## [Task instructions]
Check each line of the material. Copy those containing "SBBZ".
◆ ◆ ◆ ◆ ◆ ◆ ◆
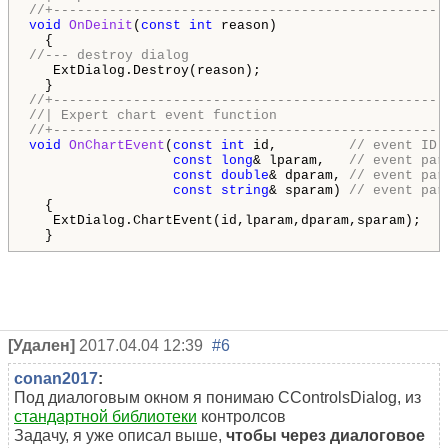
//+-------------------------------------------------
void
OnDeinit
(
const
int
 reason)

//--- destroy dialog
   ExtDialog.Destroy(reason);

//+-------------------------------------------------
//| Expert chart event function                     
//+-------------------------------------------------
void
OnChartEvent
(
const
int
 id,         
// event ID 
const
long
& lparam,   
// event par
const
double
& dparam, 
// event par
const
string
& sparam) 
// event par
  {

   ExtDialog.ChartEvent(id,lparam,dparam,sparam);

  }
[Удален]
2017.04.04 12:39
#6
conan2017
:
Под диалоговым окном я понимаю CControlsDialog, из
стандартной библиотеки
контролсов
Задачу, я уже описал выше,
чтобы через диалоговое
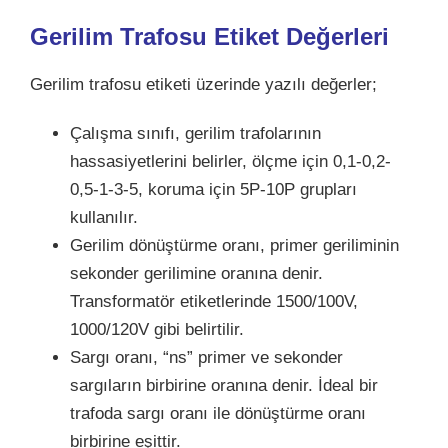
Gerilim Trafosu Etiket Değerleri
Gerilim trafosu etiketi üzerinde yazılı değerler;
Çalışma sınıfı, gerilim trafolarının
hassasiyetlerini belirler, ölçme için 0,1-0,2-
0,5-1-3-5, koruma için 5P-10P grupları
kullanılır.
Gerilim dönüştürme oranı, primer geriliminin
sekonder gerilimine oranına denir.
Transformatör etiketlerinde 1500/100V,
1000/120V gibi belirtilir.
Sargı oranı, “ns” primer ve sekonder
sargıların birbirine oranına denir. İdeal bir
trafoda sargı oranı ile dönüştürme oranı
birbirine eşittir.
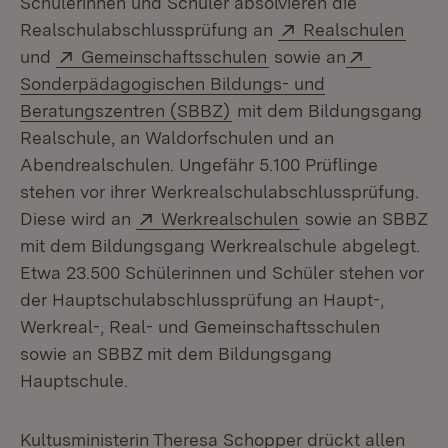
Schülerinnen und Schüler absolvieren die
Extern:
(Öffn
Realschulabschlussprüfung an
Realschulen
Extern:
(Öffnet in neuem Fens
Extern:
und
Gemeinschaftsschulen
sowie an
Sonderpädagogischen Bildungs- und
(Öffnet in neuem Fenster)
Beratungszentren (SBBZ)
mit dem Bildungsgang
Realschule, an Waldorfschulen und an
Abendrealschulen. Ungefähr 5.100 Prüflinge
stehen vor ihrer Werkrealschulabschlussprüfung.
Extern:
(Öffnet in neuem 
Diese wird an
Werkrealschulen
sowie an SBBZ
mit dem Bildungsgang Werkrealschule abgelegt.
Etwa 23.500 Schülerinnen und Schüler stehen vor
der Hauptschulabschlussprüfung an Haupt-,
Werkreal-, Real- und Gemeinschaftsschulen
sowie an SBBZ mit dem Bildungsgang
Hauptschule.
Kultusministerin Theresa Schopper drückt allen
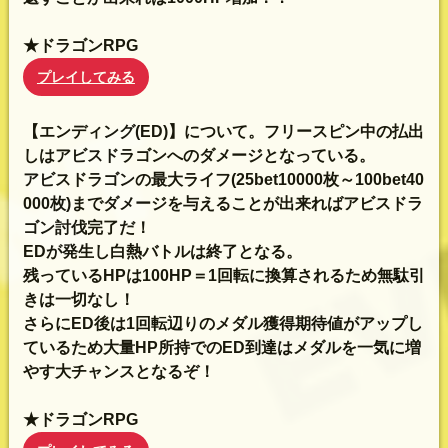
★ドラゴンRPG
プレイしてみる
【エンディング(ED)】について。フリースピン中の払出
しはアビスドラゴンへのダメージとなっている。
アビスドラゴンの最大ライフ(25bet10000枚～100bet40
000枚)までダメージを与えることが出来ればアビスドラ
ゴン討伐完了だ！
EDが発生し白熱バトルは終了となる。
残っているHPは100HP＝1回転に換算されるため無駄引
きは一切なし！
さらにED後は1回転辺りのメダル獲得期待値がアップし
ているため大量HP所持でのED到達はメダルを一気に増
やす大チャンスとなるぞ！
★ドラゴンRPG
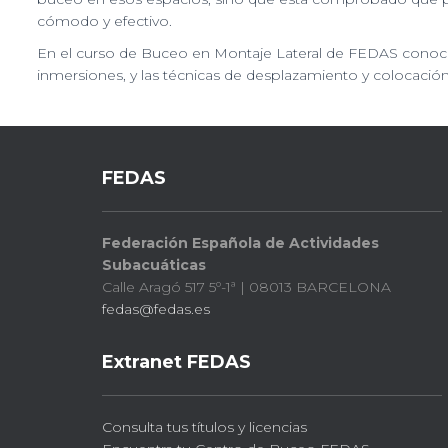
cómodo y efectivo.
En el curso de Buceo en Montaje Lateral de FEDAS conocer
inmersiones, y las técnicas de desplazamiento y colocación
FEDAS
Federación Española de Actividades
Subacuáticas
Calle Aragó 517 5º-1ª | 08013 BARCELONA
fedas@fedas.es
Extranet FEDAS
Consulta tus títulos y licencias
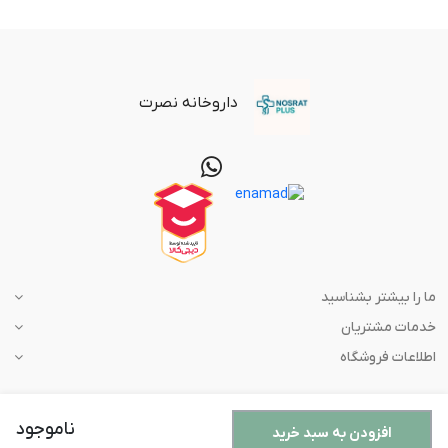
داروخانه نصرت
ما را بیشتر بشناسید
خدمات مشتریان
اطلاعات فروشگاه
ناموجود
افزودن به سبد خرید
◆ ◆ ◆ ◆ ◆ ◆ ◆
## [Reply to the exercise]
Beratungszentren (SBBZ)
sowie an SBBZ
sowie an SBBZ mit dem Bildungsgang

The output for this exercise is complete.